• **Try it**
From the entries provided below, copy each line that contains the word "perspectives".

[Extracted information]

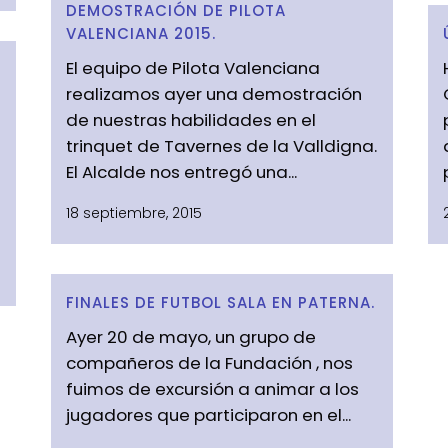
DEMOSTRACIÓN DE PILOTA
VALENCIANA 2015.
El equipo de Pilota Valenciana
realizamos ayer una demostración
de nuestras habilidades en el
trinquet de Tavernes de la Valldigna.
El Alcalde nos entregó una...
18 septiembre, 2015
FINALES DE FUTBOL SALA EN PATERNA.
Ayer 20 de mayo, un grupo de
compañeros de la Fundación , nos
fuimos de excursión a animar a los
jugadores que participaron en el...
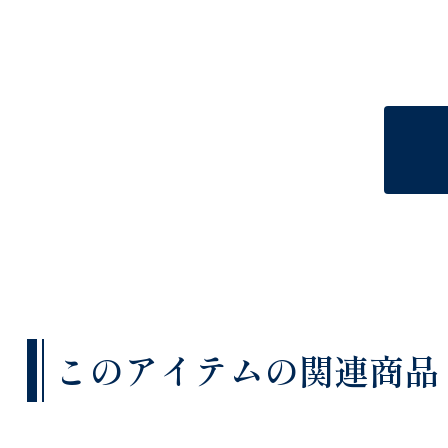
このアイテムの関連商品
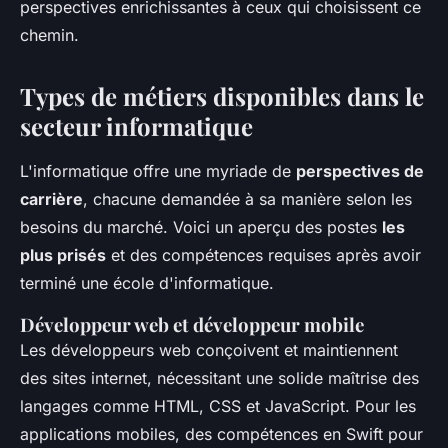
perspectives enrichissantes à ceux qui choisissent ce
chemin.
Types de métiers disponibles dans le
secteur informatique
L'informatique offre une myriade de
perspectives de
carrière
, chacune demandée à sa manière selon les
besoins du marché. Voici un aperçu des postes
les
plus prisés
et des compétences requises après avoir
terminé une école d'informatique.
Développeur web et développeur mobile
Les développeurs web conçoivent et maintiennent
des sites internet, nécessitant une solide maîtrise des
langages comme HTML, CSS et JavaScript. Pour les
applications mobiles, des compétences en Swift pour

[/Extracted information]
[Extracted information]

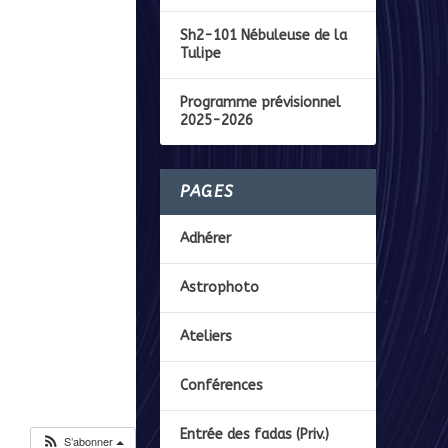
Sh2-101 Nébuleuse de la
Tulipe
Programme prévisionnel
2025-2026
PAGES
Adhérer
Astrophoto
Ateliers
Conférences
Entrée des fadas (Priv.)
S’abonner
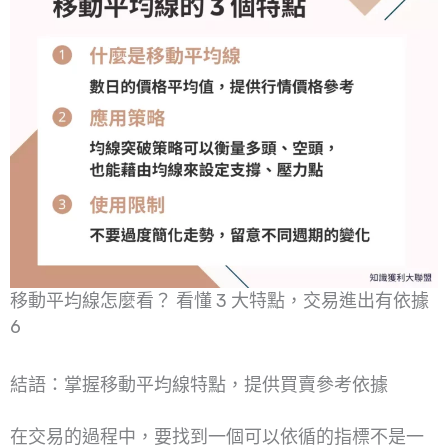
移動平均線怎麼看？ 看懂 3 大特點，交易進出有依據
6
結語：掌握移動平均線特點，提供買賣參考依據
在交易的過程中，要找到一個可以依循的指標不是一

[/Extracted information]

• **Output**
perspectives enrichissantes à ceux qui choisissent ce
perspectives de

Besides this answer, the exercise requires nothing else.